1. It stated that to enjoy the Northern Lights you should plan a two week trip! Now, who wants to go to Northern Norway in the middle of the darkest darkest cold winter for two weeks

2. It was really difficult to find a package for viewing them. The site left me with a map showing some hotels in the city of Tromsø and left me on my own – no information about how to go about finding the Northern Lights once there, or even if Tromsø was the right city. Kinda figure it out yourself.

northern_lights_northern_norway_7

Image from visitnorway.com

Altogether these things put me off, after calculating the cost of taking two weeks off work, flights and two weeks at Norwegian hotel prices and probably some car hire too. And that is a real shame, because I’m sure that I might be missing out on something really good. And brought me back to  the brilliant  idea that the Zoo had, using elephants to wash the car. Its probably a terrible car wash, but the experience of it is something that will remain in all kids minds (and parents too). How can northern Norway do the same? Well, you cant expect people to travel up for two weeks with the expectation that they might experience something, and might not. And you have to give them something to remember, even if the weather is bad and the lights don’t show themselves. How about dog-sled rides to a viewing site from the hotel? The experience of that  would be enough, even if the lights didn’t appear.  A Northern Lights centre, that can almost give you the same experience. In fact a whole package of Winter Norway, bundled into a long weekend. Each single item might not match up to the standard of an elephant washing the car, but the trip would certainly be something to remember.

At the conference, Kjell Reenskaug from Making Waves (link), one of Norways best  design and interaction design companies, will be presenting how they used service design principles to redesign the fateful tourist site I mentioned (visitnorway.com). This is interesting, because they moved from a traditional “interactive” role, to a service-design role encouraging actor collaboration to tailor customer experiences, which then could be communicated through the web site. I like that approach, so will log on to the new site and try again next winter to get my Northern Lights experience.

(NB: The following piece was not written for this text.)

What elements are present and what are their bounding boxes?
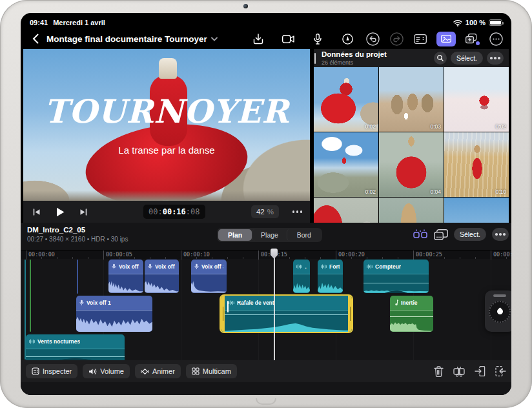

For those of you interested in comparisons of methods to gain user insights, Brianna Sylver has compiled a nice comparison over at Core 77. It can be found here. Most of it is known stuff, but I like the way she relates the different methods to the different phases of the design process. However, its obvious that this is from the USA, (where everything is bigger) since her resource requirements are a factor of 10 away from what I am used to (3.5 months for ethnographic studies – yes please). 

 

focus-group

 

We are working on our own set of tools to facilitate user insights as part of the AT-ONE process. This will be similar to Briannas, but will have more depth, and link the customer input to idea generation techniques, to enable people to move from insights to innovations.